Enjoy Tuition Freezes While You Can. They Won’t Last.

Citing $53 million in additional state support for higher education this year, the boards of Virginia’s public colleges and universities have decided to keep tuition flat for in-state undergraduate students in the upcoming academic year — the first such freeze in nearly two decades, reports the Washington Post.

James Toscano, president of Partners for College Affordability and Public Trust, paints the freeze as a “significant victory for students and families in Virginia.” As state revenue flows have recovered in states across the country, legislatures are once again investing in higher education. Meanwhile, public institutions recognize that consumers “have reached a pain point that is greater than they can bear.”

Any moderation in higher-ed tuition increases is welcome, for whatever reason and from whatever source.
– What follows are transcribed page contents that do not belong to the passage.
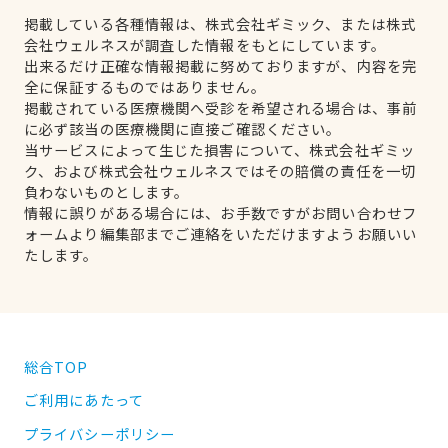
掲載している各種情報は、株式会社ギミック、または株式
会社ウェルネスが調査した情報をもとにしています。
出来るだけ正確な情報掲載に努めておりますが、内容を完
全に保証するものではありません。
掲載されている医療機関へ受診を希望される場合は、事前
に必ず該当の医療機関に直接ご確認ください。
当サービスによって生じた損害について、株式会社ギミッ
ク、および株式会社ウェルネスではその賠償の責任を一切
負わないものとします。
情報に誤りがある場合には、お手数ですがお問い合わせフ
ォームより編集部までご連絡をいただけますようお願いい
たします。
総合TOP
ご利用にあたって
プライバシーポリシー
But I am less sanguine than Toscano. I feel certain for two reasons that the cost of attendance will shortly resume its rise. First, the General Assembly is unlikely to sustain $50+ million increases in state support year after year. Between competing demands from other core state responsibilities and the inevitability of an economic downturn at some point in the not-so-distant future, the legislature will be hard-pressed to match this year’s generosity. Second, there is no sign that Virginia’s public institutions have done anything to quell the underlying inflationary forces driving up costs.

I interpret the decisions of Virginia’s governing boards as political, designed to reward the General Assembly for ponying up the extra funds this year and also to undercut those who would cap tuition increases or otherwise hamper the institutions’ autonomy.

The new-found moderation among all public institutions, which was surely a coordinated action, also occurs against a backdrop of declining college enrollments nationally. Nationally, overall enrollment at colleges and universities fell 1.7% this year, or by 300,000 students. Price competition between colleges and universities is heating up.

Community colleges, for-profit colleges and small private colleges have lost the most students, while elite institutions continue to maintain strong enrollments. State subsidies give public colleges and universities an enormous advantage in pricing their tuition and offering financial assistance.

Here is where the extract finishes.